On the negative side, parents experienced a lot of stress when dealing with their children’s education, which in turn affects the children. Parents have faced significant changes in their own lives, which also affect their children. During the pandemic, many parents lost their sources of income, making it difficult to provide for their children. Loss of income affects the development of children. Morelli et al. analyze the effects that parents’ stress has on the emotional development of children. The study involved parents with children between the ages of 6 and 13. During this time, parents were the only reference point for the children as they were quarantined away from their teachers and other adults in their lives. It was found that high stress levels in parents negatively affected the emotional development of children. Parents experienced stress from being infected with covid 19, having family infected with the virus, loss of jobs and income, among others. Parents who had higher levels of self-confidence and efficacy promoted positive emotional development in their children. Despite the challenges of the pandemic, such parents managed to reassure their children, keep them organized and informed on what was happening around them.

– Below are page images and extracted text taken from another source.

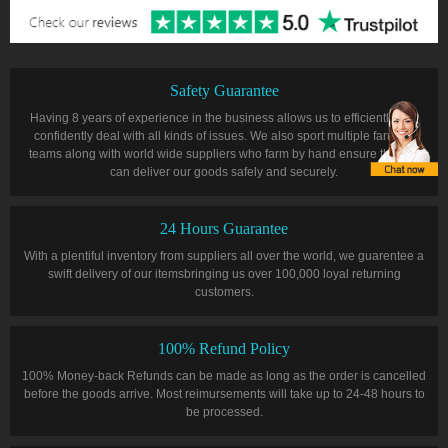
Safety Guarantee
Having 8 years of experience in the business allows us to efficiently and
confidently deal with all kinds of issues. We also sport multiple farming
teams along with world wide suppliers who farm by hand ensure that we
can deliver our goods safely and securely.
24 Hours Guarantee
With a plentiful inventory from suppliers all over the world, we guarentee a
swift delivery of our itemsbringing us over 100,000 loyal returning
customers.
100% Refund Policy
100% Money-back Refunds can be made as long as the order is cancelled
before the goods arrive. Most reimursements will take up to 24-48 hours to
be processed.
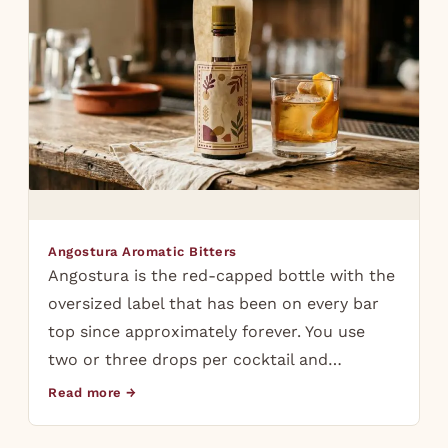
Angostura Aromatic Bitters
Angostura is the red-capped bottle with the
oversized label that has been on every bar
top since approximately forever. You use
two or three drops per cocktail and…
Read more →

The covid-19 pandemic has had devastating consequences on the lives of millions of people across the world. Children have been uniquely affected during this time as well. Education is a vital part of children’s growth, and this has been put at risk due to schools closing. Children, their families, and teachers have had to make many adjustments due to the covid-19 pandemic. Huge changes such as the closure of schools and restriction of movement especially affect children who may not understand what is happening. The covid-19 pandemic has impacted children’s mental, physical and social development. The pandemic has also increased inequalities in education among children from various economic backgrounds. Parents and teachers have also had to adjust to the new changes during the pandemic as they try to support the children in their care. Although the covid-19 pandemic has completely changed our way of life, people have to find a way to adapt to the new situations as they wait for life to go back to normal. One way for children to deal with this is through online learning, which helps them keep up with their school work. The effects of covid-19 on children’s education and development are likely to last for years to come, meaning that concerned parties have to come up with ways to help children get back to normal.